▶ _Instructions for the task_: Reply with one number only: the count of lines below that contain the word "dislivello".

▶ _Records to process_:
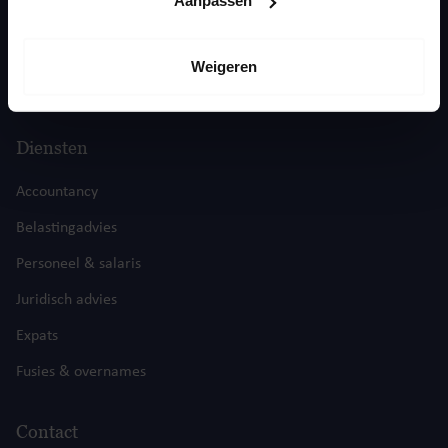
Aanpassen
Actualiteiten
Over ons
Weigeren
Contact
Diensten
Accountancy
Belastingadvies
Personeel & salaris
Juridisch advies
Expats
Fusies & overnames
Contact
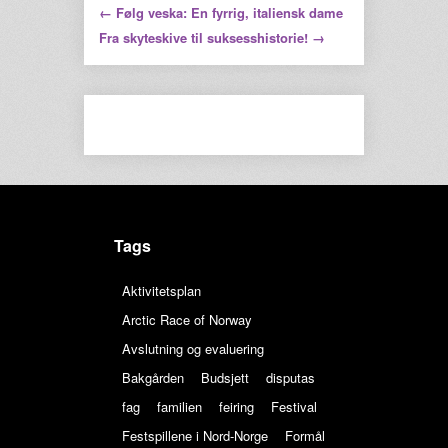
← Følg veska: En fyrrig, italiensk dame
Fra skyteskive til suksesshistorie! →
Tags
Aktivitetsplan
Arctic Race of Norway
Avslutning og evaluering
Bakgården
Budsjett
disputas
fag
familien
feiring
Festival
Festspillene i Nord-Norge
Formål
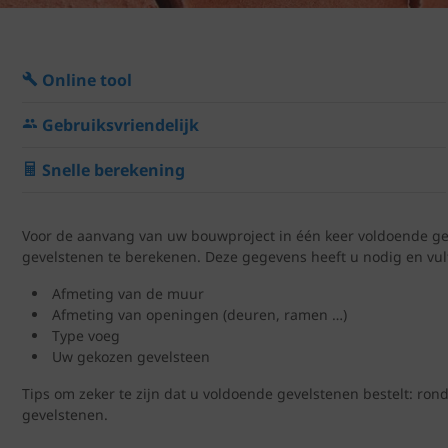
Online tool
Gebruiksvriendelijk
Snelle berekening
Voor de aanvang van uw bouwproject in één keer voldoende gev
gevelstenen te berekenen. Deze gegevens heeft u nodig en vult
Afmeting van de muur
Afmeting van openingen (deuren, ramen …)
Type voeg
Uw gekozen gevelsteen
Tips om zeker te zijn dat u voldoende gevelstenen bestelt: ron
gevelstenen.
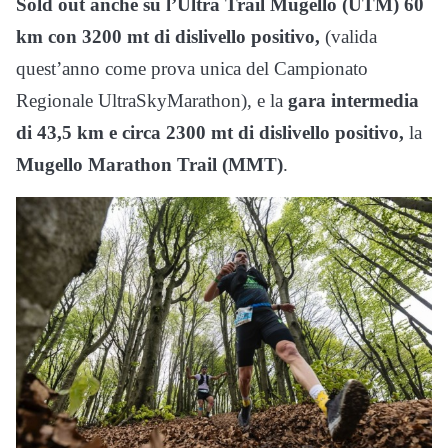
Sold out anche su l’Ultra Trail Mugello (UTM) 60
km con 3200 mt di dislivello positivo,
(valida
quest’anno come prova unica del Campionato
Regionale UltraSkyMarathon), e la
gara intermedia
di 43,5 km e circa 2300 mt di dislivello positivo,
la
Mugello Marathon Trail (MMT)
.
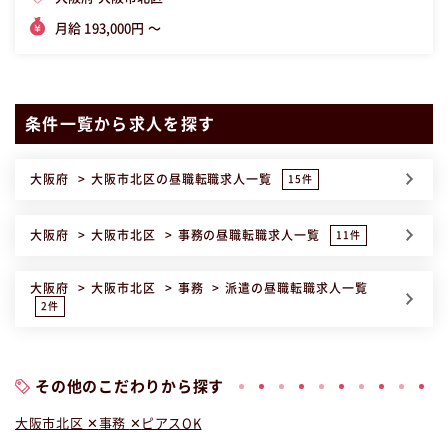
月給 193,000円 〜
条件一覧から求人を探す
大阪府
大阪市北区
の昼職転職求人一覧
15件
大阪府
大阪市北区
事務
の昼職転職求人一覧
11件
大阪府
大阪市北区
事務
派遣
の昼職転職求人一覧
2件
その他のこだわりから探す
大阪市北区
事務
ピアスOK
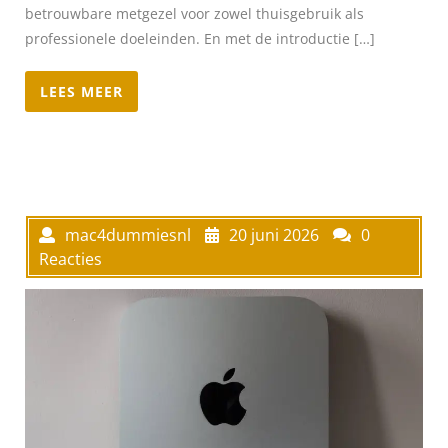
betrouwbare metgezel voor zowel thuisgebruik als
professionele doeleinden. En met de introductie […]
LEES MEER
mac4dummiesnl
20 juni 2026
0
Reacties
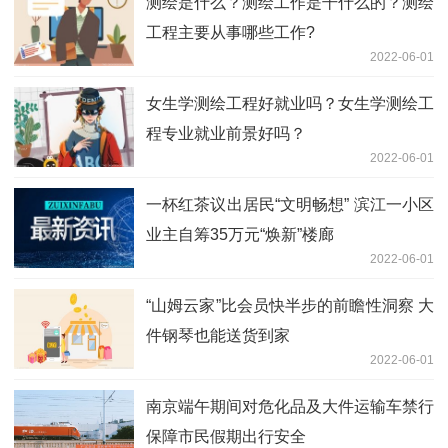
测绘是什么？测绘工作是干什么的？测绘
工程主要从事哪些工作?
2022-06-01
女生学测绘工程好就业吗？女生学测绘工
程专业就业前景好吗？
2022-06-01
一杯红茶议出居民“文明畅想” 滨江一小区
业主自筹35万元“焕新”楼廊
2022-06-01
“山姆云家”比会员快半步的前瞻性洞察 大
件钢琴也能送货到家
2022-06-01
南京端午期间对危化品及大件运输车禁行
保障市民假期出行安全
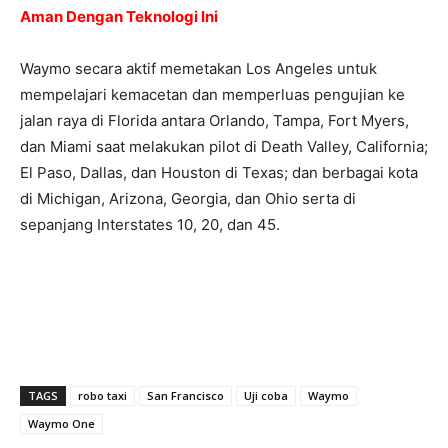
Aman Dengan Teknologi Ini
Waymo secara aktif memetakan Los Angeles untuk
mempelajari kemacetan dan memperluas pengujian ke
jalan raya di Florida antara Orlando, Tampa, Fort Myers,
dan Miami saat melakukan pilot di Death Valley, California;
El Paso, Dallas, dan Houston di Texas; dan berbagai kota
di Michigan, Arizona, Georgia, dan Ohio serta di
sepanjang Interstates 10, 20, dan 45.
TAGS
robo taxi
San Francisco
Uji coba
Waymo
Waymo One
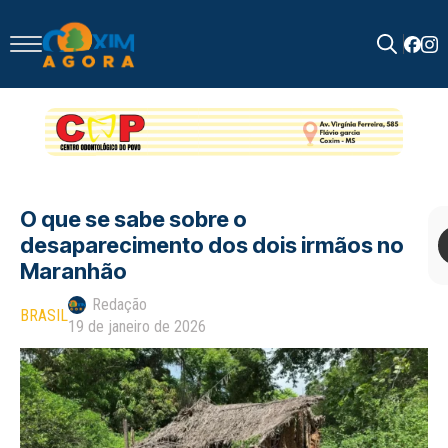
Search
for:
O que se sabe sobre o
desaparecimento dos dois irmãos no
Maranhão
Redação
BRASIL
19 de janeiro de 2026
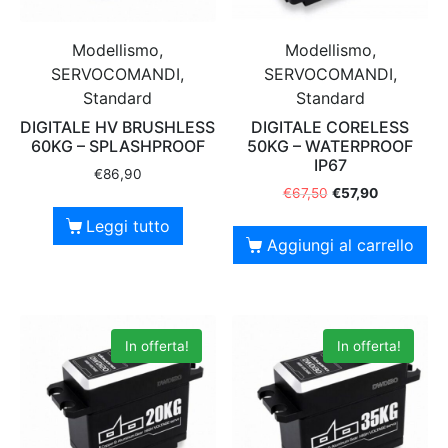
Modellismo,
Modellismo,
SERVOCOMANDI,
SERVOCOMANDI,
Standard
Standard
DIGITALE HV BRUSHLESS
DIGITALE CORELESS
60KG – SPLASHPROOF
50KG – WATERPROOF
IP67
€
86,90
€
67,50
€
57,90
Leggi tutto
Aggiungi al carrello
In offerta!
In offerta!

▶ _Task response_: 2